The Adventurer's Almanac wrote:Jesus, Frank, I said the Karate Kid gets fucking Aura powers and shit. Didn't you write the Tome Monk? I thought you knew the power of kung fu? The Karate Kid is his own fucking Lucario, except even better.
He's better in the sense that he also has a Lucario. The point isn't that being a master of kung fu isn't enough to let you pull your weight. It
is enough to pull your weight in most scenarios. Lucario is a fucking Dragonball character. He has a battle aura that blows shit up and he can shoot energy blasts like he was in Street Fighter.
The issue is that being a Dragonball character doesn't scale up as high as some things in the setting go. To give a concrete example: Celebi has gone backwards in time and destroyed the town that you would eventually be born in. Which means that you have to solve problems in the past or you'll retroactively cease to have ever existed. That's a real adventure that actually happened and there is obviously no means of the Karate Kid's core ability set to interact with that whether they are powerful enough to shoot Aura Spheres or not.

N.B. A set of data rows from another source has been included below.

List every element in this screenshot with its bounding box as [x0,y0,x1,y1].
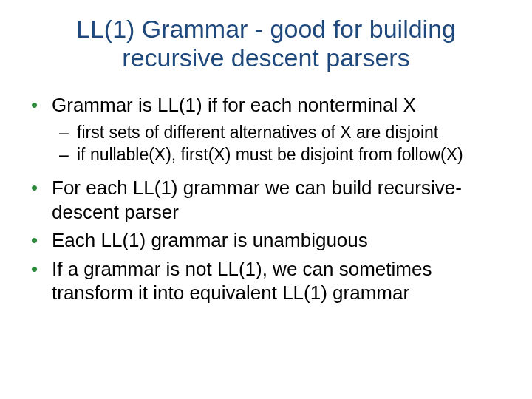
bullet-item: If a grammar is not LL(1), we can someti… [22,257,510,305]
sub-bullet-list: first sets of different alternatives of … [52,122,510,166]
slide: LL(1) Grammar - good for building recurs… [0,0,532,399]
bullet-item: Each LL(1) grammar is unambiguous [22,228,510,253]
bullet-text: Each LL(1) grammar is unambiguous [52,229,368,251]
bullet-text: Grammar is LL(1) if for each nonterminal… [52,94,416,116]
sub-bullet-item: if nullable(X), first(X) must be disjoin… [52,144,510,166]
bullet-text: If a grammar is not LL(1), we can someti… [52,258,432,304]
sub-bullet-item: first sets of different alternatives of … [52,122,510,143]
slide-title: LL(1) Grammar - good for building recurs… [52,15,480,72]
sub-bullet-text: if nullable(X), first(X) must be disjoin… [77,145,463,164]
sub-bullet-text: first sets of different alternatives of … [77,123,438,142]
bullet-item: Grammar is LL(1) if for each nonterminal… [22,93,510,166]
bullet-text: For each LL(1) grammar we can build recu… [52,177,462,223]
bullet-list: Grammar is LL(1) if for each nonterminal… [22,93,510,305]
bullet-item: For each LL(1) grammar we can build recu… [22,176,510,224]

As long as we confine ourselves to basic dungeon delve adventures where we go through ruins and Team Skull bases to fight monsters and rival Pokémasters, then making various Elothar classes is just a math problem. Some classes can be more or less competent as a
character and compensate by having a less or more competent Pokémon squad. Once we get out of that comfort zone, we get scenarios where the required ability sets are more specific and characters won't necessarily be balanceable by getting a bigger attack or having a better Pokémon.
And that doesn't just have to be Deoxys style universe shifting or Celebi style time travel. It could also just be social adventures. If you need to do ballroom dancing or some fucking thing, it's not going to matter whether you have Wailord or whatever, you need to be able to wear a sequined dress and fucking
dance. The fact that a lot of the character concepts are like fourteen years old means that they simply aren't allowed into some adventuring locations whether they can create Hyperbeams or not.
I'm honestly starting to think that nearly every class should make you start off with a Pokemon that's appropriate for the class. Maybe you pick from a list, or there are some guidelines you follow, but that seems like an obvious solution.
Well yes. If you're a Bird Keeper, you have Flying Pokémon. You have to or it's a violation of your character concept. If someone asks to play a Bird Keeper they not only need to have a starting Pidgey, but you also enter a social contract that they
will have a Mandibuzz or Braviary at some time in the future. Because if they were to end up with a Croconaw or something instead
they wouldn't be a Bird Keeper anymore.
I'm curious, though: Do you think Detective and Cop should be different classes?
That's a complex question, and the answer depends on how many classes you end up with. The fact that Detective Tim and Officer Jenny are major characters from major properties seen by millions of people means that you're going to want to support both characters. You
could make a single class that does both things.
Personally, I'd probably do them as separate characters, because that gives you a place to rant about the Detective games and movie separately from the Officer Jenny rant. And some of the Officer Jenny stuff is remarkably specific and weird. Did you know that one of the available advancement options is "Penal Legion Fire Captain?" That's when an Officer Jenny gets the services of a small army of ex-con Water Type Pokémon who form a paramilitary unit that fights fires. That has happened at least three times for different Officer Jennies, so it's not a weird one-off, it's a normal Officer Jenny advancement option.